VM IsAlive and VM LooksAlive functions are executed by VMCLUSRES.DLL at a predefined interval. Most of the monitoring task is done by performing a VM IsAlive query. VM IsAlive is implemented in such a way that it performs all the checks for Hyper-V Virtual Machines. It checks to make sure all the:
- Virtual Machines in cluster are online.
- Virtual Machines are configured with correct dependencies.
- The registry entries for Virtual Machines resources are configured correctly.
VM LooksAlive is used to perform a thorough check on the Virtual Machines in the cluster. This check might take some time as it includes checking the configuration of Virtual Machine, Virtual Machine Configuration file location (XML), VHD location, etc. It might take some time for LooksAlive to perform these checks and report back the status to the Resource Host Subsystem. To avoid the delays in reporting, the Resource Host Subsystem cluster component depends on the results reported by IsAlive which is configured to execute every 5 seconds by default. IsAlive only checks the status of Virtual Machine in the Cluster (e.g. Online or Failed). Based upon that, the action is taken by the Resource Host Subsystem.

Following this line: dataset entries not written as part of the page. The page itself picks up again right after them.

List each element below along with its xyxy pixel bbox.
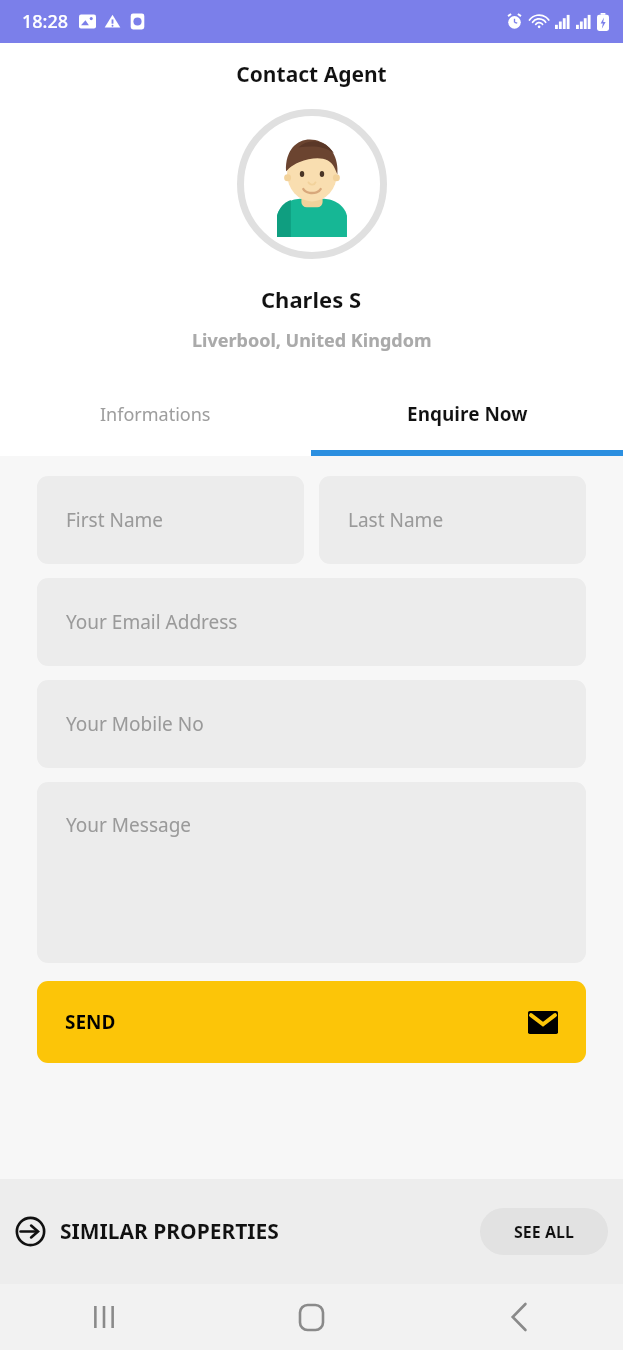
staticText: Liverbool, United Kingdom [192, 328, 432, 353]
staticText: Your Email Address [66, 609, 238, 635]
staticText: Informations [100, 402, 211, 427]
button[interactable]: Last Name [319, 476, 586, 564]
button[interactable]: SEE ALL [480, 1208, 608, 1255]
staticText: Your Mobile No [66, 711, 204, 737]
staticText: Last Name [348, 507, 444, 533]
button[interactable]: Informations [0, 387, 311, 441]
staticText: SIMILAR PROPERTIES [60, 1217, 279, 1246]
staticText: SEND [65, 1009, 116, 1035]
staticText: 18:28 [22, 9, 69, 34]
staticText: Contact Agent [236, 60, 387, 89]
staticText: SEE ALL [514, 1221, 574, 1243]
button[interactable]: Enquire Now [311, 387, 623, 441]
staticText: Enquire Now [407, 401, 528, 427]
button[interactable]: Home [207, 1284, 415, 1350]
button[interactable]: Your Message [37, 782, 586, 963]
button[interactable]: Your Email Address [37, 578, 586, 666]
button[interactable]: Your Mobile No [37, 680, 586, 768]
button[interactable]: Similar properties [15, 1216, 480, 1247]
button[interactable]: SEND [37, 981, 586, 1063]
button[interactable]: First Name [37, 476, 304, 564]
other: Similar properties [15, 1216, 46, 1247]
button[interactable]: Back [415, 1284, 623, 1350]
staticText: Charles S [261, 284, 362, 314]
button[interactable]: Recents [0, 1284, 207, 1350]
staticText: First Name [66, 507, 164, 533]
staticText: Your Message [66, 812, 192, 838]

Think of a situation where only LooksAlive is used to get the status of Virtual Machines in the Cluster. This may result in slightly more downtime of the Virtual Machines as LooksAlive calls are executed every 60 seconds! Now, you could ask why not decrease the interval of LooksAlive. Well, if you do so, you would see performance issue on the cluster. Please note that the Resource Host Subsystem component executes IsAlive and LooksAlive queries against the whole Cluster Group. It is the responsibility of the Resource DLL (VMCLUSRES.DLL) to execute VM IsAlive and VM LooksAlive against its Virtual Machine resources. By default, the IsAlive check is performed every 5 seconds and LooksAlive every 60 seconds as shown in Figure 1.2 below.
The default interval can be changed per Virtual Machines to improve failover response time as shown above in Figure 1.2.
Before I start explaining about IsAlive and LooksAlive calls, let me talk more about “Run this Resource in a Separate Resource Monitor” check box as shown in the Figure 1.2 above.
By default, all the cluster resources or Virtual Machines resources run under the single Resource Host Subsystem (RHS.EXE process). “Run This Resource In A Separate Resource Monitor” option provides the ability to run a Virtual Machine resource in a separate Resource Host Subsystem. This option is useful in the following scenario:
- You have 100s of Virtual Machines configured in the Failover Cluster. One of the Virtual Machine crashes every day at 12:00 noon. Since this Virtual Machine is configured to run under the same Resource Host Subsystem (RHS.EXE process), all the Virtual Machines stops responding as well.
To minimize the disruption for the other Virtual Machines Resources, you can configure the specific Virtual Machine to run under the separate Resource Host Subsystem by selecting the “Run This Resource In A Separate Resource Monitor” option.
In previous versions of Windows Clustering, it was not possible to define the IsAlive and LooksAlive interval per Resource. Now, starting with Windows Server 2008 cluster, it is possible to define the IsAlive and LooksAlive intervals per resource.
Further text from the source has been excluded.